アルコ&ピースがMCを務めるテレビ東京のゲームバラエティ番組『勇者ああああ』。有名無名問わず数多くの芸人たちがゲームを使って(時にゲームを使わずに)笑いを取る番組だが、「ヤバい芸人」が混ざっていることがある。
演出・プロデューサーの板川侑右が同番組の出演者たちについて語る本連載。今回は、とんでもないスターに化けそうな「ヤバい芸人」とのヤバい出会いについて振り返る。
三四郎・小宮浩信、アルコ&ピース・平子祐希のヤバさ
「この人、一般人だったらまともな社会生活を送れていなかったのでは?」と思う芸人さんがたまにいる。そんな常識では考えられない行動や言動をする「ヤバい芸人」に出会うと僕は「とんでもない逸材」を見つけたような気がして、とてもワクワクしてしまう。

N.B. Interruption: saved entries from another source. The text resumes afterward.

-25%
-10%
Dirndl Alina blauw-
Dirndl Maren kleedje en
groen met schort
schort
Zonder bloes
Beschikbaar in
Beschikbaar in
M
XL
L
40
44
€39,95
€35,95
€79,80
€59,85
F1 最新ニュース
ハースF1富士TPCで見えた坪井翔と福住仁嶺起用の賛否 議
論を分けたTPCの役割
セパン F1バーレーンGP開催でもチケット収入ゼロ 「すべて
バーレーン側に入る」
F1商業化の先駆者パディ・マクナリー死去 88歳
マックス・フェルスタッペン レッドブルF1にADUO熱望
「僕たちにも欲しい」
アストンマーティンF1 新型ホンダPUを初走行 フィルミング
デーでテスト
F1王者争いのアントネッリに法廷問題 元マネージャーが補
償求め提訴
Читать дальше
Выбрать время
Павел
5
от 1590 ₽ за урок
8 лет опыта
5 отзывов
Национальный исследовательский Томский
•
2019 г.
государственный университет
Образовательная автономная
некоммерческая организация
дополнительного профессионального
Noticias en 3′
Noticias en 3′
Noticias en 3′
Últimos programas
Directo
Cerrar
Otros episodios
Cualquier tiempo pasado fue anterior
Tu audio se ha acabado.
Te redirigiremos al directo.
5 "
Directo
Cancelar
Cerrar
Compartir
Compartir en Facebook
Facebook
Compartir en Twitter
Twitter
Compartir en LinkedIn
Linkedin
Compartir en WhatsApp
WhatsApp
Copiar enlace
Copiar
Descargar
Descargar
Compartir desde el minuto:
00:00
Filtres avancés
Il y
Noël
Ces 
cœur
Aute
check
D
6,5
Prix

7年前に僕が『ゴッドタン』のディレクターをしていたとき、まだそれほど有名ではなかった三四郎の小宮が収録の打ち合わせに遅刻してきた。電車の遅延がその理由だったので「まあそういうこともあるよなあ」とのんびり待っているとゼーゼー息を切らした小宮が半ベソで部屋に飛び込んできた。あまりにテンパっているので「小宮さん大丈夫ですか!?」と声をかけると
「本当に電車が遅れてたんで…遅延証明書をもらおうとしたんですがぁ……
東京モノレールに乗り換えたらJRじゃなきゃもらえないって言われてぇ……
で、諦めて駅からタクシー乗ろうと思ったんですけどぉ……
でもそうすると“あんまり焦ってないように”思われるんじゃないかと……
だから駅から全速力で走ってきたらめっちゃ遅刻しちゃいましたぁ……
これって遅刻になりますよねぇ……?」
この人はずっと何をしゃべってるんだろう。絶望的な滑舌で繰り出される支離滅裂な言い訳は翻訳するのにあの戸田奈津子でも数十分はかかるだろう。結局、時間もなかったのでほとんど打ち合わせもしないまま本番を迎えたのだが、小宮はスタジオでいつもどおりに大爆笑を取っていた。出演者の笑いで大いに揺れるスタジオの端で僕は「芸能界でスターになる人って意外とこういうヤバい人だったりするのかもな」と思った。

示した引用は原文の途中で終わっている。